▶ _About this exercise_
Using the listing that follows, return every line with the word "Private".

▶ _Records provided_

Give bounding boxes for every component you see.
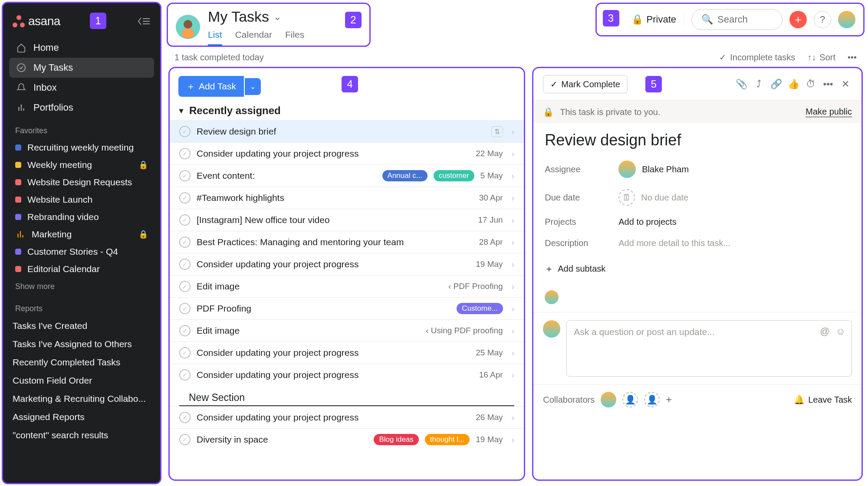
tab-files[interactable]: Files bbox=[285, 27, 304, 46]
close-icon[interactable]: ✕ bbox=[839, 79, 852, 90]
nav-item-home[interactable]: Home bbox=[9, 38, 154, 58]
show-more-link[interactable]: Show more bbox=[3, 278, 160, 296]
link-icon[interactable]: 🔗 bbox=[769, 79, 783, 90]
add-collaborator-slot[interactable]: 👤 bbox=[622, 392, 638, 407]
task-row[interactable]: ✓Edit image‹ PDF Proofing› bbox=[170, 275, 524, 297]
subtask-icon[interactable]: ⤴ bbox=[752, 79, 765, 90]
complete-toggle[interactable]: ✓ bbox=[179, 325, 191, 336]
report-item[interactable]: Tasks I've Assigned to Others bbox=[3, 335, 160, 353]
details-icon[interactable]: ⇅ bbox=[491, 126, 503, 137]
complete-toggle[interactable]: ✓ bbox=[179, 281, 191, 292]
task-row[interactable]: ✓PDF ProofingCustome...› bbox=[170, 297, 524, 319]
collapse-sidebar-icon[interactable] bbox=[138, 16, 151, 26]
complete-toggle[interactable]: ✓ bbox=[179, 259, 191, 270]
task-tag[interactable]: Custome... bbox=[457, 303, 503, 314]
report-item[interactable]: Recently Completed Tasks bbox=[3, 353, 160, 371]
description-value[interactable]: Add more detail to this task... bbox=[618, 238, 730, 248]
task-row[interactable]: ✓Edit image‹ Using PDF proofing› bbox=[170, 319, 524, 342]
comment-input[interactable]: Ask a question or post an update... @ ☺ bbox=[566, 320, 852, 377]
global-add-button[interactable]: + bbox=[789, 11, 807, 28]
task-row[interactable]: ✓Diversity in spaceBlog ideasthought l..… bbox=[170, 428, 524, 450]
task-row[interactable]: ✓Consider updating your project progress… bbox=[170, 364, 524, 386]
complete-toggle[interactable]: ✓ bbox=[179, 303, 191, 314]
report-item[interactable]: Custom Field Order bbox=[3, 371, 160, 390]
task-row[interactable]: ✓Consider updating your project progress… bbox=[170, 406, 524, 428]
complete-toggle[interactable]: ✓ bbox=[179, 148, 191, 159]
task-title[interactable]: Review design brief bbox=[545, 131, 850, 149]
task-row[interactable]: ✓Event content:Annual c...customer5 May› bbox=[170, 164, 524, 187]
complete-toggle[interactable]: ✓ bbox=[179, 434, 191, 445]
complete-toggle[interactable]: ✓ bbox=[179, 347, 191, 358]
report-item[interactable]: Marketing & Recruiting Collabo... bbox=[3, 390, 160, 408]
due-date-value[interactable]: 🗓 No due date bbox=[618, 189, 688, 206]
favorite-item[interactable]: Website Design Requests bbox=[3, 174, 160, 191]
section-new[interactable]: New Section bbox=[179, 386, 514, 406]
task-title: Consider updating your project progress bbox=[197, 348, 470, 358]
favorite-item[interactable]: Rebranding video bbox=[3, 208, 160, 226]
topbar: 3 🔒 Private 🔍 Search + ? bbox=[595, 3, 865, 36]
task-row[interactable]: ✓Best Practices: Managing and mentoring … bbox=[170, 231, 524, 253]
favorite-item[interactable]: Editorial Calendar bbox=[3, 260, 160, 278]
task-title: Event content: bbox=[197, 171, 376, 181]
complete-toggle[interactable]: ✓ bbox=[179, 126, 191, 137]
report-item[interactable]: "content" search results bbox=[3, 426, 160, 444]
collaborator-avatar[interactable] bbox=[601, 392, 616, 407]
task-row[interactable]: ✓Consider updating your project progress… bbox=[170, 142, 524, 164]
complete-toggle[interactable]: ✓ bbox=[179, 214, 191, 226]
mention-icon[interactable]: @ bbox=[820, 326, 829, 337]
mark-complete-button[interactable]: ✓ Mark Complete bbox=[543, 75, 628, 93]
nav-item-portfolios[interactable]: Portfolios bbox=[9, 98, 154, 118]
nav-item-my-tasks[interactable]: My Tasks bbox=[9, 58, 154, 78]
favorite-item[interactable]: Recruiting weekly meeting bbox=[3, 139, 160, 156]
task-row[interactable]: ✓[Instagram] New office tour video17 Jun… bbox=[170, 209, 524, 231]
logo[interactable]: asana bbox=[13, 14, 60, 28]
task-tag[interactable]: thought l... bbox=[425, 434, 470, 445]
complete-toggle[interactable]: ✓ bbox=[179, 369, 191, 381]
make-public-link[interactable]: Make public bbox=[806, 107, 852, 117]
tab-calendar[interactable]: Calendar bbox=[235, 27, 272, 46]
complete-toggle[interactable]: ✓ bbox=[179, 412, 191, 423]
more-icon[interactable]: ••• bbox=[822, 79, 835, 90]
add-collaborator-button[interactable]: + bbox=[666, 394, 672, 406]
add-task-button[interactable]: ＋ Add Task bbox=[178, 76, 244, 97]
attachment-icon[interactable]: 📎 bbox=[735, 79, 748, 90]
task-tag[interactable]: customer bbox=[434, 170, 474, 181]
add-task-dropdown[interactable]: ⌄ bbox=[245, 78, 261, 95]
assignee-value[interactable]: Blake Pham bbox=[618, 161, 689, 178]
add-collaborator-slot[interactable]: 👤 bbox=[644, 392, 660, 407]
favorite-item[interactable]: Marketing🔒 bbox=[3, 226, 160, 243]
task-row[interactable]: ✓Consider updating your project progress… bbox=[170, 253, 524, 275]
task-tag[interactable]: Blog ideas bbox=[374, 434, 418, 445]
chevron-down-icon[interactable]: ⌄ bbox=[273, 11, 281, 23]
like-icon[interactable]: 👍 bbox=[787, 79, 800, 90]
nav-item-inbox[interactable]: Inbox bbox=[9, 78, 154, 98]
task-row[interactable]: ✓#Teamwork highlights30 Apr› bbox=[170, 187, 524, 209]
complete-toggle[interactable]: ✓ bbox=[179, 192, 191, 204]
leave-task-button[interactable]: 🔔 Leave Task bbox=[794, 394, 852, 405]
privacy-indicator[interactable]: 🔒 Private bbox=[631, 14, 684, 25]
user-avatar[interactable] bbox=[176, 15, 200, 39]
complete-toggle[interactable]: ✓ bbox=[179, 170, 191, 181]
complete-toggle[interactable]: ✓ bbox=[179, 236, 191, 248]
more-icon[interactable]: ••• bbox=[848, 53, 857, 62]
emoji-icon[interactable]: ☺ bbox=[836, 326, 845, 337]
favorite-item[interactable]: Website Launch bbox=[3, 191, 160, 208]
report-item[interactable]: Tasks I've Created bbox=[3, 317, 160, 335]
collaborators-label: Collaborators bbox=[543, 395, 595, 405]
help-button[interactable]: ? bbox=[814, 11, 831, 28]
sort-button[interactable]: ↑↓ Sort bbox=[807, 53, 835, 62]
favorite-item[interactable]: Weekly meeting🔒 bbox=[3, 156, 160, 174]
filter-incomplete[interactable]: ✓ Incomplete tasks bbox=[719, 52, 795, 62]
section-recently-assigned[interactable]: ▾ Recently assigned bbox=[170, 101, 524, 120]
tab-list[interactable]: List bbox=[208, 27, 222, 46]
profile-avatar[interactable] bbox=[838, 11, 855, 28]
projects-value[interactable]: Add to projects bbox=[618, 217, 676, 227]
add-subtask-button[interactable]: ＋ Add subtask bbox=[545, 259, 850, 275]
task-tag[interactable]: Annual c... bbox=[382, 170, 427, 181]
favorite-item[interactable]: Customer Stories - Q4 bbox=[3, 243, 160, 260]
search-input[interactable]: 🔍 Search bbox=[691, 9, 783, 30]
timer-icon[interactable]: ⏱ bbox=[804, 79, 817, 90]
report-item[interactable]: Assigned Reports bbox=[3, 408, 160, 426]
task-row[interactable]: ✓Consider updating your project progress… bbox=[170, 342, 524, 364]
task-row[interactable]: ✓Review design brief⇅› bbox=[170, 120, 524, 142]
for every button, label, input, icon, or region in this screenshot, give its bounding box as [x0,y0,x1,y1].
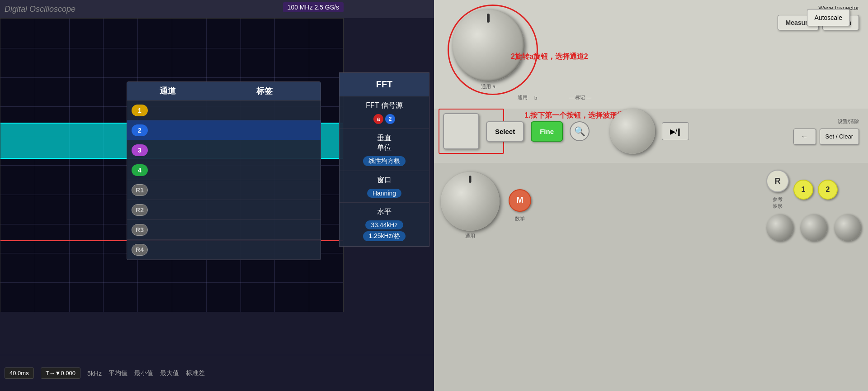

▶ _Output for this task_
topbar: 3 🔒 Private 🔍 Search + ? bbox=[595, 3, 865, 36]
privacy-indicator[interactable]: 🔒 Private bbox=[631, 14, 684, 25]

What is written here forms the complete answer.